CHAPTER ONEAnna
Let’s agree that accepting a marriage proposal is a dangerous thing to do, and accepting one from a stranger is marginally more dangerous.
Okay, fine. The stranger part increases the risk more than marginally. Maybe astronomically. Who’s measuring these things, anyway?
I could’ve ended up being the measurement, the warning, the headline you saw on the local news. “She agreed to marry the man hours after he approached her in the Madison University dining hall.”
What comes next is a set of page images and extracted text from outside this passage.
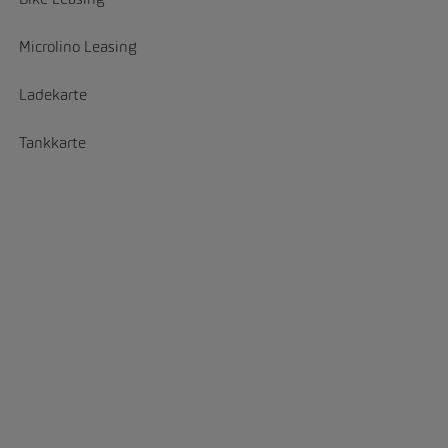
Microlino Leasing
Ladekarte
Tankkarte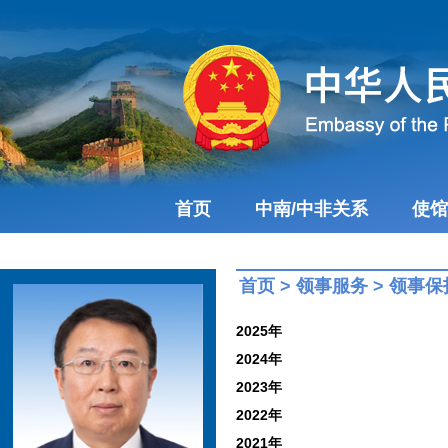
首页
中南/中非关系
使馆
首页
>
领事服务
>
领事保
2025年
2024年
2023年
2022年
2021年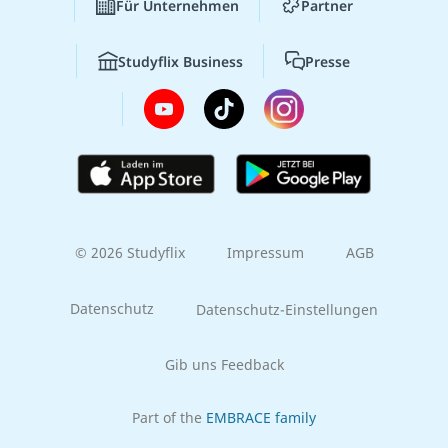
Für Unternehmen
Partner
Studyflix Business
Presse
© 2026 Studyflix
Impressum
AGB
Datenschutz
Datenschutz-Einstellungen
Gib uns Feedback
Part of the
EMBRACE family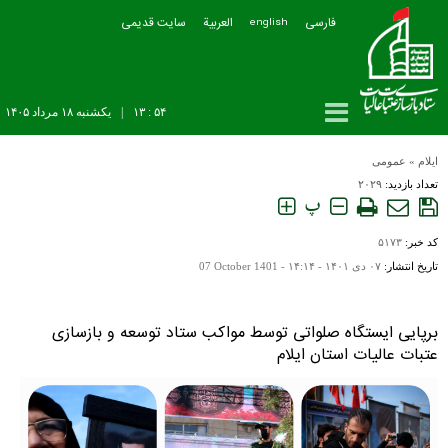
فارسی
العربیة
سایت قدیمی
english
۵۴ : ۱۳
|
يکشنبه ۱۸ مرداد ۱۴۰۵
ایلام
»
عمومی
تعداد بازدید:
۲۰۲۹
پ
کد خبر:
۵۱۷۳
تاریخ انتشار:
۰۷ دی ۱۴۰۱ - ۱۴:۱۴ -
07 October 1401
برپایی ایستگاه صلواتی توسط مواکب ستاد توسعه و بازسازی
عتبات عالیات استان ایلام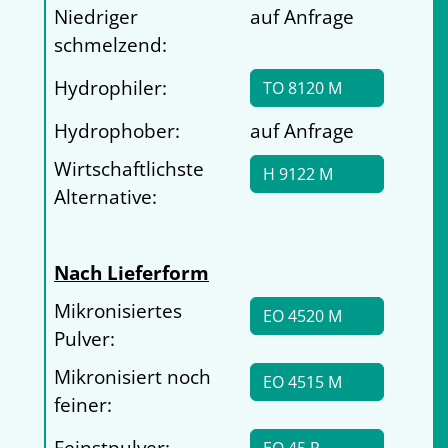
Niedriger
auf Anfrage
schmelzend:
Hydrophiler:
TO 8120 M
Hydrophober:
auf Anfrage
Wirtschaftlichste
H 9122 M
Alternative:
Nach Lieferform
Mikronisiertes
EO 4520 M
Pulver:
Mikronisiert noch
EO 4515 M
feiner:
Feinstpulver: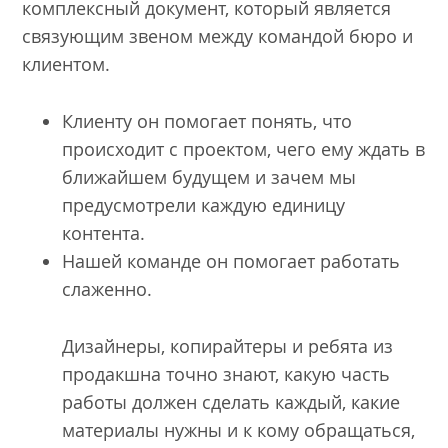
комплексный документ, который является
связующим звеном между командой бюро и
клиентом.
Клиенту он помогает понять, что
происходит с проектом, чего ему ждать в
ближайшем будущем и зачем мы
предусмотрели каждую единицу
контента.
Нашей команде он помогает работать
слаженно.
Дизайнеры, копирайтеры и ребята из
продакшна точно знают, какую часть
работы должен сделать каждый, какие
материалы нужны и к кому обращаться,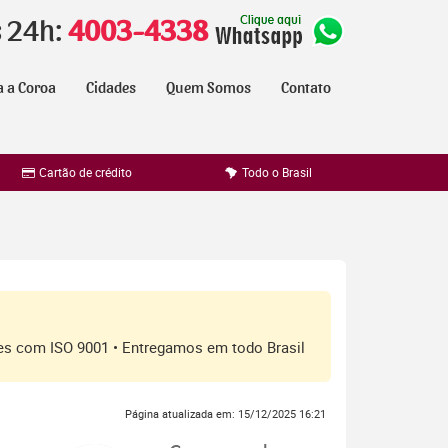
s 24h:
4003-4338
a a Coroa
Cidades
Quem Somos
Contato
Cartão de crédito
Todo o Brasil
ores com ISO 9001 • Entregamos em todo Brasil
Página atualizada em: 15/12/2025 16:21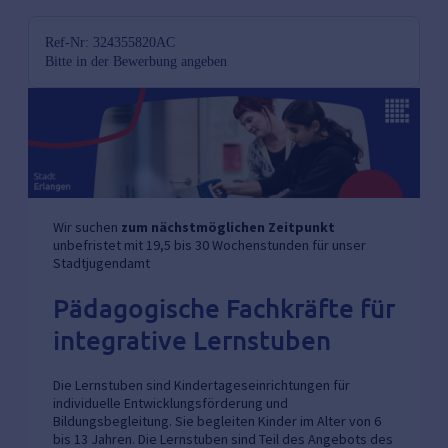
Ref-Nr: 324355820AC
Bitte in der Bewerbung angeben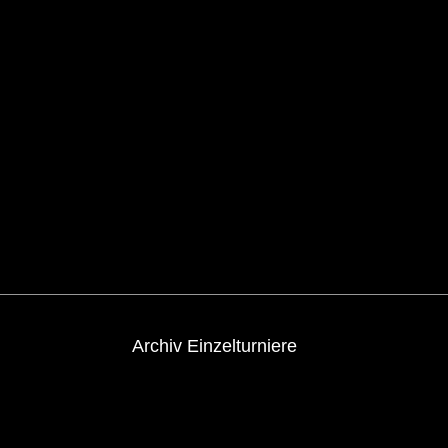
Archiv Einzelturniere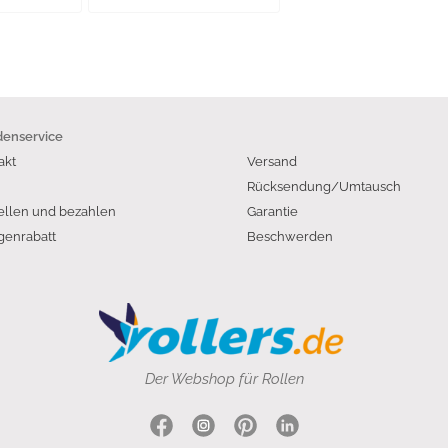
enservice
akt
Versand
Rücksendung/Umtausch
ellen und bezahlen
Garantie
enrabatt
Beschwerden
Der Webshop für Rollen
It’s never good when you can envision a newscaster announcing the dumb thing you did.
In my defense, I really needed the money, and it wasn’t an actual marriage. It was only an engagement, and a fake one at that. I wouldn’t fake an entire marriage. I’m not an animal. My mom raised me to be a lady, always telling me I needed to settle down and be a good little wife.
Ha! Just kidding.
My mom is actually the Polish immigrant version of George Bailey in the 1946 classic It’s a Wonderful Life. Not because she ran a bank, or fell into an icy river, or had an angel intervene to save her life (that we know of – she talks about angels a lot, but we assume that’s the Pope’s influence).
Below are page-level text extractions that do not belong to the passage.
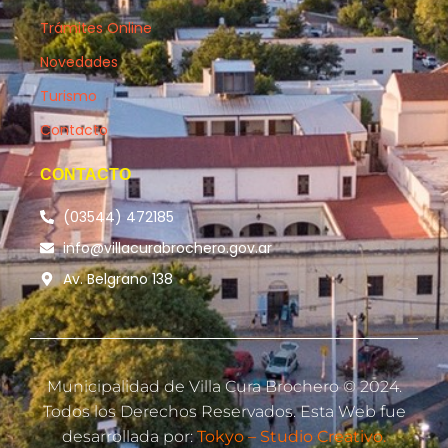
Trámites Online
Novedades
Turismo
Contacto
CONTACTO
(03544) 472185
info@villacurabrochero.gov.ar
Av. Belgrano 138
Municipalidad de Villa Cura Brochero © 2024.
Todos los Derechos Reservados. Esta Web fue
desarrollada por:
Tokyo – Studio Creativo.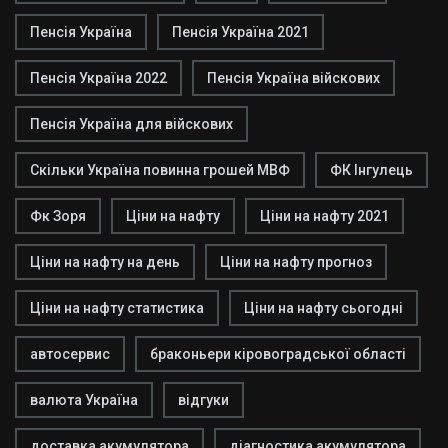
Пенсія Україна
Пенсія Україна 2021
Пенсія Україна 2022
Пенсія Україна війскових
Пенсія Україна для війскових
Скільки Україна повинна грошей МВФ
ФК Інгулець
Фк Зоря
Ціни на нафту
Ціни на нафту 2021
Ціни на нафту на день
Ціни на нафту прогноз
Ціни на нафту статистика
Ціни на нафту сьогодні
автосервис
браконьери кіровоградської області
валюта Україна
відгуки
доставка акумулятора
діагностика акумулятора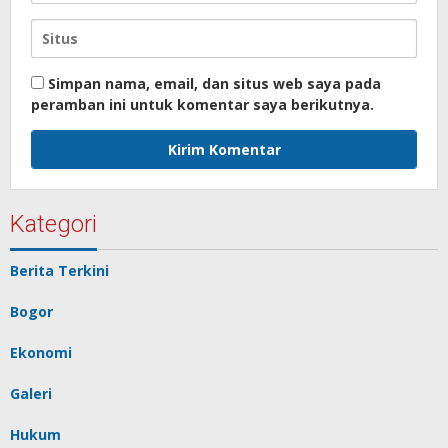
Simpan nama, email, dan situs web saya pada
peramban ini untuk komentar saya berikutnya.
Kategori
Berita Terkini
Bogor
Ekonomi
Galeri
Hukum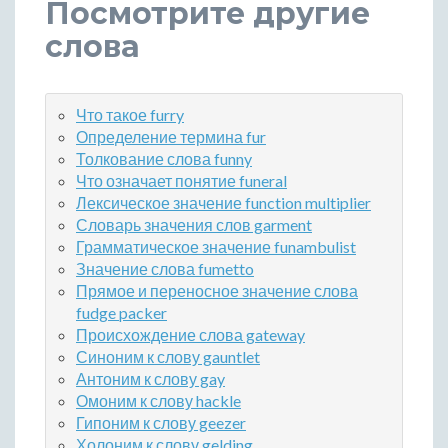
Посмотрите другие
слова
Что такое furry
Определение термина fur
Толкование слова funny
Что означает понятие funeral
Лексическое значение function multiplier
Словарь значения слов garment
Грамматическое значение funambulist
Значение слова fumetto
Прямое и переносное значение слова
fudge packer
Происхождение слова gateway
Синоним к слову gauntlet
Антоним к слову gay
Омоним к слову hackle
Гипоним к слову geezer
Холоним к слову gelding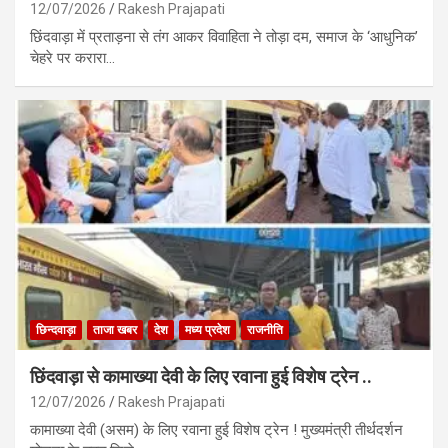
12/07/2026
Rakesh Prajapati
छिंदवाड़ा में प्रताड़ना से तंग आकर विवाहिता ने तोड़ा दम, समाज के ‘आधुनिक’
चेहरे पर करारा…
छिन्दवाड़ा
ताजा खबर
देश
मध्य प्रदेश
राजनीति
छिंदवाड़ा से कामाख्या देवी के लिए रवाना हुई विशेष ट्रेन ..
12/07/2026
Rakesh Prajapati
कामाख्या देवी (असम) के लिए रवाना हुई विशेष ट्रेन ! मुख्यमंत्री तीर्थदर्शन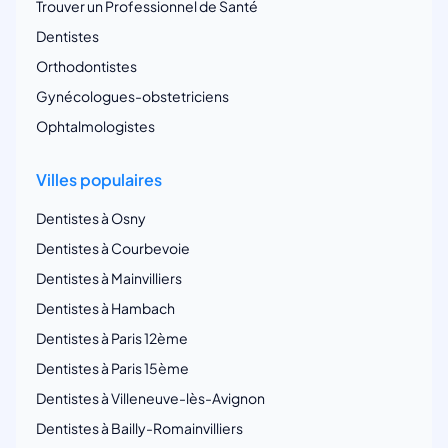
Trouver un Professionnel de Santé
Dentistes
Orthodontistes
Gynécologues-obstetriciens
Ophtalmologistes
Villes populaires
Dentistes à Osny
Dentistes à Courbevoie
Dentistes à Mainvilliers
Dentistes à Hambach
Dentistes à Paris 12ème
Dentistes à Paris 15ème
Dentistes à Villeneuve-lès-Avignon
Dentistes à Bailly-Romainvilliers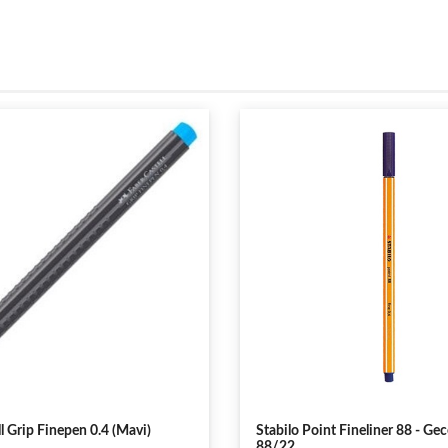
l Grip Finepen 0.4 (Mavi)
Stabilo Point Fineliner 88 - Ge
88/22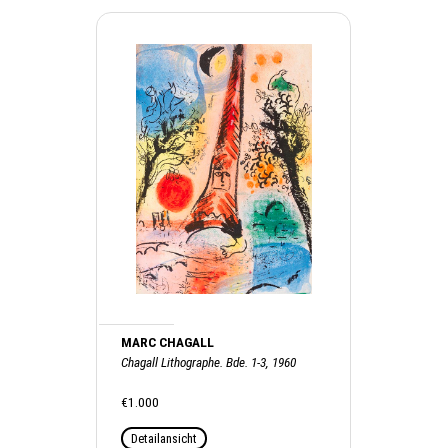
MARC CHAGALL
Chagall Lithographe. Bde. 1-3, 1960
€1.000
Detailansicht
No, my mother is George Bailey in the moment when he comes home on Christmas, broke and hopeless, and yells out “Why did we have to go and have all these kids?”
Like George, my mom had four kids, but unlike George, her neighbors didn’t all pull together to give her a pile of cash when times got tough. She had to go out and make that money by herself.
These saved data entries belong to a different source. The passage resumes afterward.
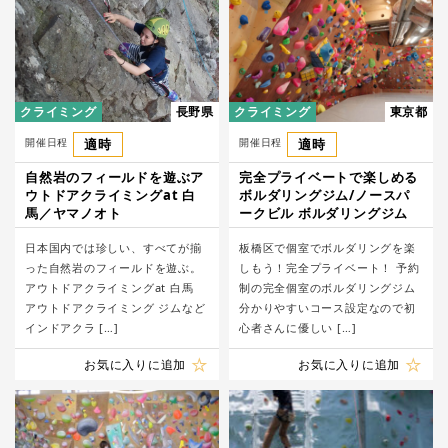
クライミング
長野県
クライミング
東京都
開催日程
適時
開催日程
適時
自然岩のフィールドを遊ぶア
完全プライベートで楽しめる
ウトドアクライミングat 白
ボルダリングジム/ノースパ
馬／ヤマノオト
ークビル ボルダリングジム
日本国内では珍しい、すべてが揃
板橋区で個室でボルダリングを楽
った自然岩のフィールドを遊ぶ。
しもう！完全プライベート！ 予約
アウトドアクライミングat 白馬
制の完全個室のボルダリングジム
アウトドアクライミング ジムなど
分かりやすいコース設定なので初
インドアクラ […]
心者さんに優しい […]
お気に入りに追加
お気に入りに追加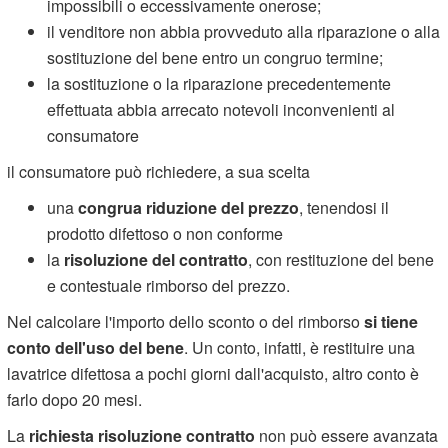
impossibili o eccessivamente onerose;
il venditore non abbia provveduto alla riparazione o alla
sostituzione del bene entro un congruo termine;
la sostituzione o la riparazione precedentemente
effettuata abbia arrecato notevoli inconvenienti al
consumatore
il consumatore può richiedere, a sua scelta
una
congrua riduzione del prezzo
, tenendosi il
prodotto difettoso o non conforme
la
risoluzione del contratto
, con restituzione del bene
e contestuale rimborso del prezzo.
Nel calcolare l'importo dello sconto o del rimborso
si tiene
conto dell'uso del bene
. Un conto, infatti, è restituire una
lavatrice difettosa a pochi giorni dall'acquisto, altro conto è
farlo dopo 20 mesi.
La
richiesta risoluzione contratto
non può essere avanzata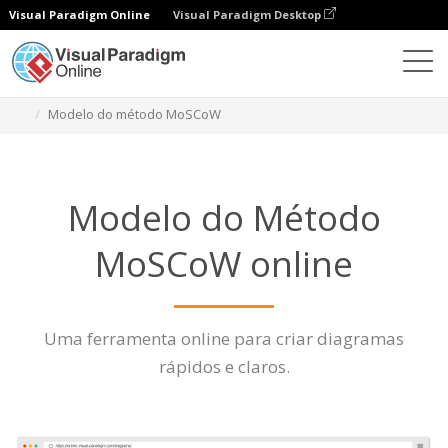
Visual Paradigm Online
Visual Paradigm Desktop
Diagramas
Características
Modelo do método MoSCoW
Modelo do Método
MoSCoW online
Uma ferramenta online para criar diagramas
rápidos e claros.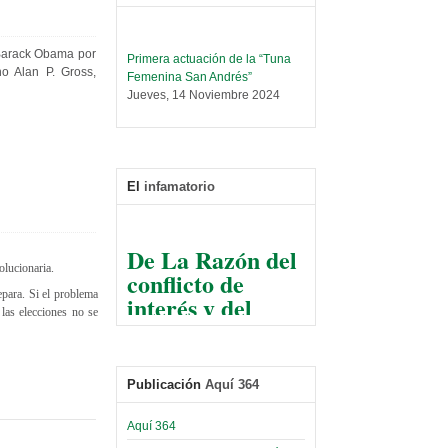
Primera actuación de la “Tuna
e Barack Obama por
Femenina San Andrés”
o Alan P. Gross,
Jueves, 14 Noviembre 2024
Leer Más...
Trabajo Social prepara
encuentro nacional sobre trata y
tráfico de personas
El
infamatorio
Sábado, 14 Septiembre 2024
Leer Más...
De La Razón del
Centro de Estudiantes organiza
conflicto de
taller de software estadístico en
volucionaria.
la UMSA
interés y del
epara. Si el problema
Sábado, 14 Septiembre 2024
las elecciones no se
razonable arte
de tirar la piedra
Leer Más...
Banco Central otorga
y esconder la
certificados por apoyo al
Publicación
Aquí 364
mano
Séptimo Encuentro de
Economistas
El Infamatorio
Aquí 364
Sábado, 14 Octubre 2023
Jueves, 10 Diciembre 2020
(Well, not entirely by herself. My dad wasn’t a deadbeat or anything. We all tend to take him and his jovial attitude for granted, though).
In Poland, my mom was nearly finished with medical school when she got the chance to come to America.
America! Leaving communist-controlled Poland for America!
She took the chance, and while it was the right choice, she didn’t get to be a doctor. She ended up being a maid.
That’s life.
“Zuzia,” she’d say, dragging a vacuum and forcing a smile at whatever client was waving us off. “You can’t have it all. That is a trick on women. You can do it all, but you can’t have it all.”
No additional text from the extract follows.